Aim of the task:
Every line of the entries below that includes "each" belongs in the answer, copied as written.

Records shown:
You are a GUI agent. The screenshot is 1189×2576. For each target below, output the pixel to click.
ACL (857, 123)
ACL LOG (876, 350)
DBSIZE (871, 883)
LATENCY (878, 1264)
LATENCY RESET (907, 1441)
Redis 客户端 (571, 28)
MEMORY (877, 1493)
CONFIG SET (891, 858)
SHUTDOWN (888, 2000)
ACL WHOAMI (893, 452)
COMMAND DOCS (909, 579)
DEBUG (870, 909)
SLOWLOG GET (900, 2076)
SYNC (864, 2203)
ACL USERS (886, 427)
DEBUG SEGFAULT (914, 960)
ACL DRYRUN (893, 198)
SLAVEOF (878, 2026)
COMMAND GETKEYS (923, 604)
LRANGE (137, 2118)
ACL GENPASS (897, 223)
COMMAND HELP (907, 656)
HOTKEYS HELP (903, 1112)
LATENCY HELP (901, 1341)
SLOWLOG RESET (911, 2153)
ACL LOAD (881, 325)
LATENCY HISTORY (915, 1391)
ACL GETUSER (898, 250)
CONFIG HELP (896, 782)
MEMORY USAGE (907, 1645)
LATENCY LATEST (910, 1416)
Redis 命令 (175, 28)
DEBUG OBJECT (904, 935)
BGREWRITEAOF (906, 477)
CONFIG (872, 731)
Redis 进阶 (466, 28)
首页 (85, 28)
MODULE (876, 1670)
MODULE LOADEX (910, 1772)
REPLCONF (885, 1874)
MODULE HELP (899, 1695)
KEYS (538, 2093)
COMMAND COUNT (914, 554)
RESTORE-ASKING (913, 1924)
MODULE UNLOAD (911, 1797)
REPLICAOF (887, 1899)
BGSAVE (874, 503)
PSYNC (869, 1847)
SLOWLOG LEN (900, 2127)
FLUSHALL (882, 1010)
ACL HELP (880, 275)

==

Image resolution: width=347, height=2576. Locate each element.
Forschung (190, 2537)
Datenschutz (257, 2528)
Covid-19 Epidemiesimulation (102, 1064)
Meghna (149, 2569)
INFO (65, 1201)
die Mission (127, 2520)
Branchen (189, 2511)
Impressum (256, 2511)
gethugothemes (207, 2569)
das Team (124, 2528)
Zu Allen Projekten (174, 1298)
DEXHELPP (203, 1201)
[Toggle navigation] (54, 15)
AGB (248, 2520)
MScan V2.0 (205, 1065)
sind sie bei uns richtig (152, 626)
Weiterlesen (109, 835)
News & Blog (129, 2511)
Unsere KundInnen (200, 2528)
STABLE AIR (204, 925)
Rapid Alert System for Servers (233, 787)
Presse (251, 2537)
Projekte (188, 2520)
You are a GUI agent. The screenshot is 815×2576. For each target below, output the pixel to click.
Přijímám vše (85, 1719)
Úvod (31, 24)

* * *

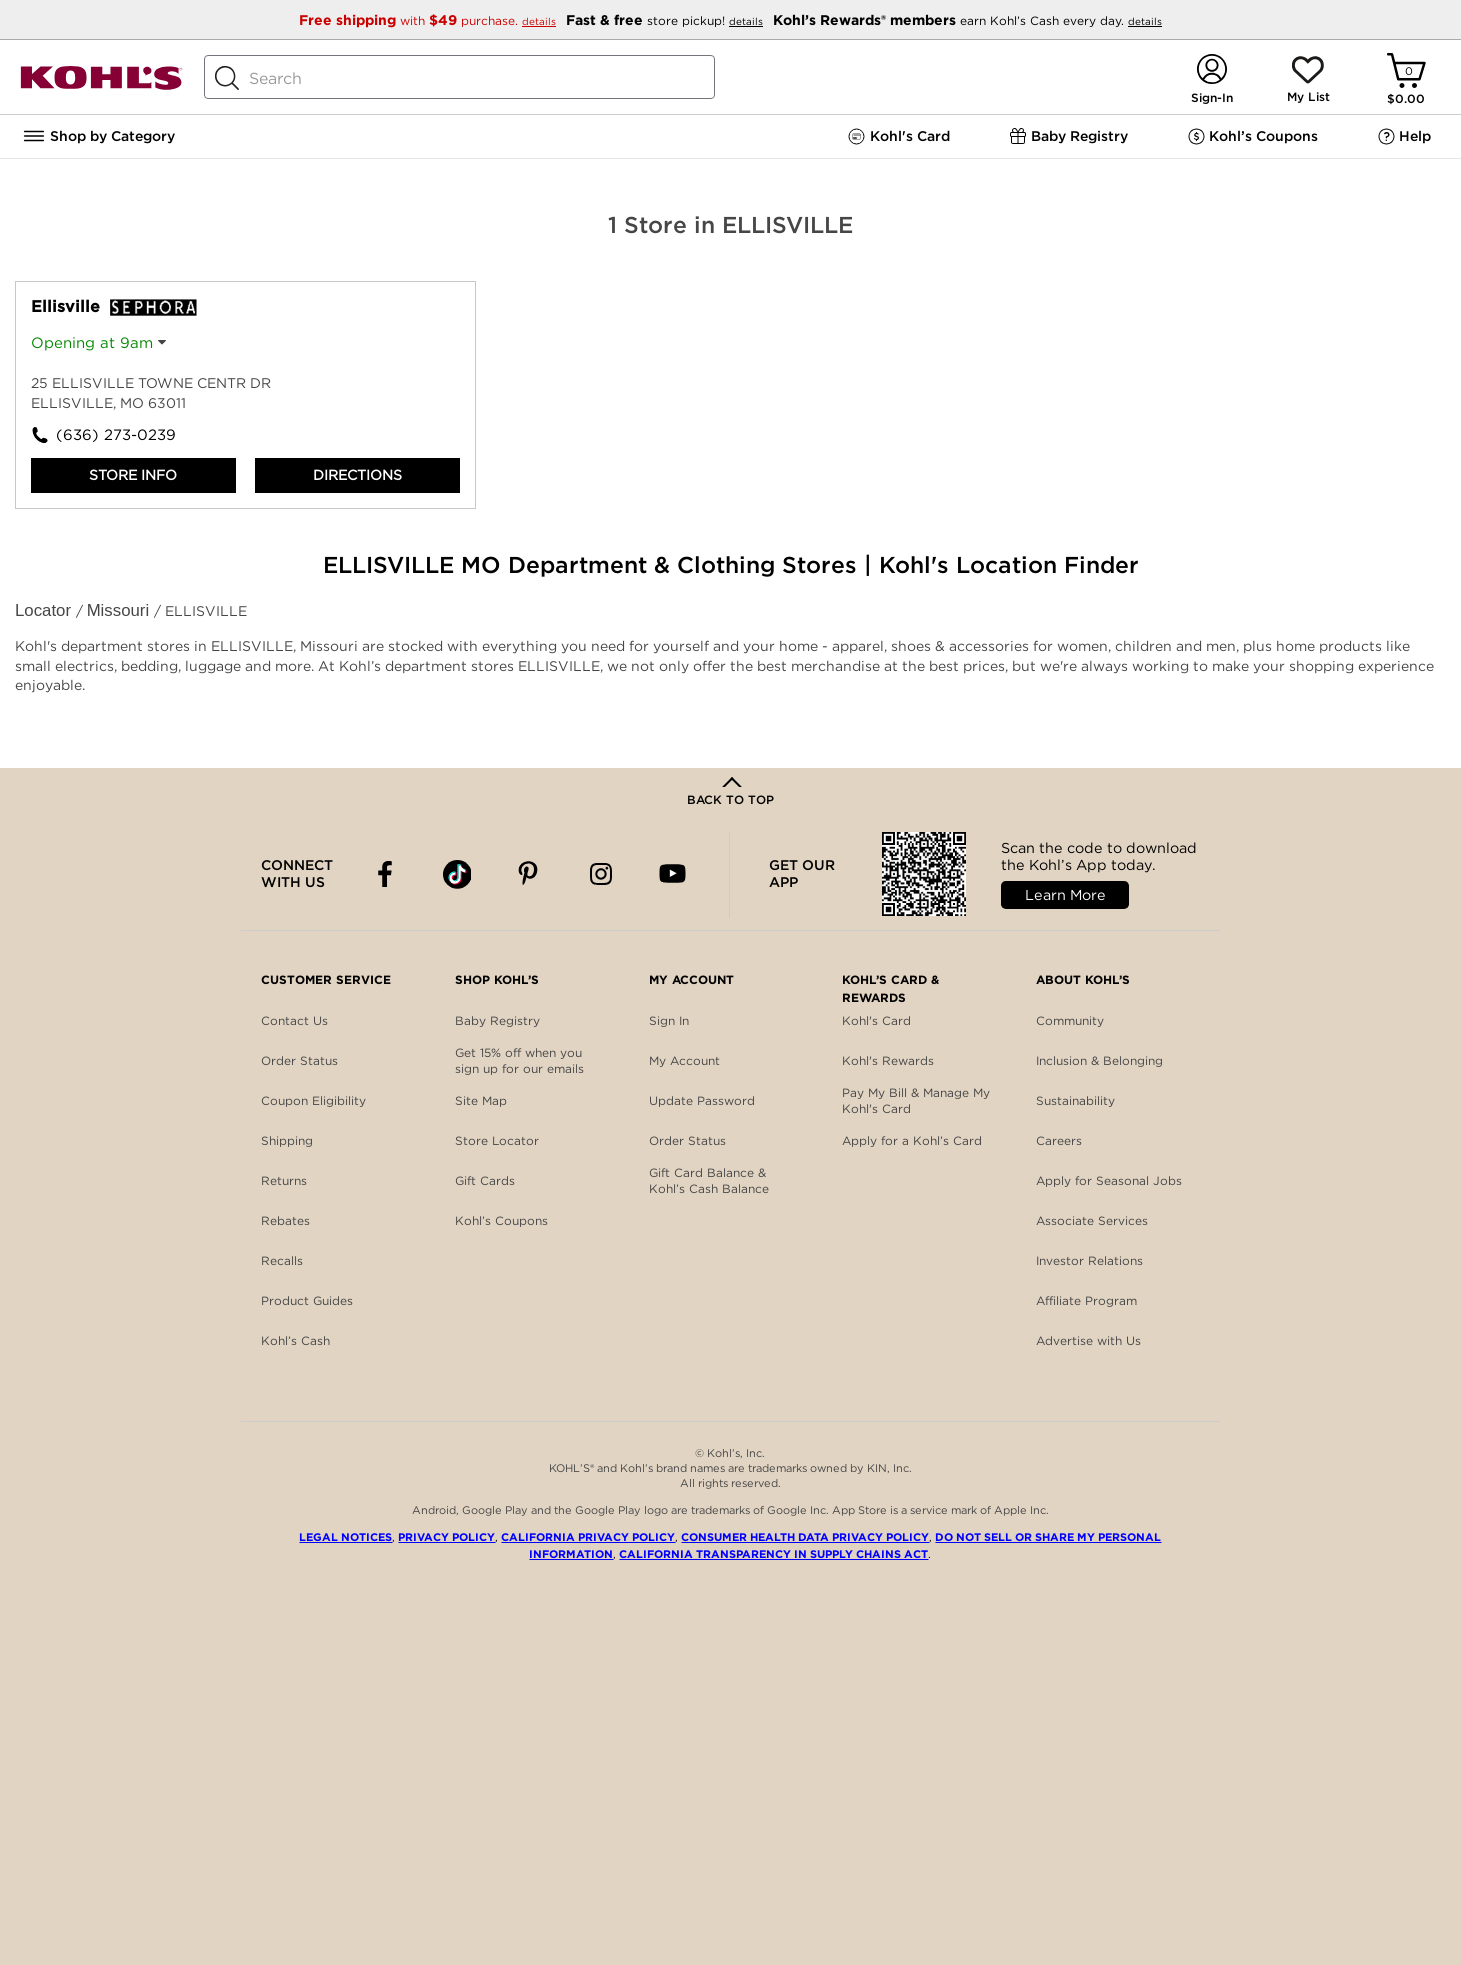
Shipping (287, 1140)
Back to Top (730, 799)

Answer to this problem:
You are a GUI agent. The screenshot is 1189×2576. For each target below, output the pixel to click.
Image resolution: width=347, height=2576. Locate each element.
You are a GUI agent. The screenshot is 815×2576. For each target below, output the pixel to click.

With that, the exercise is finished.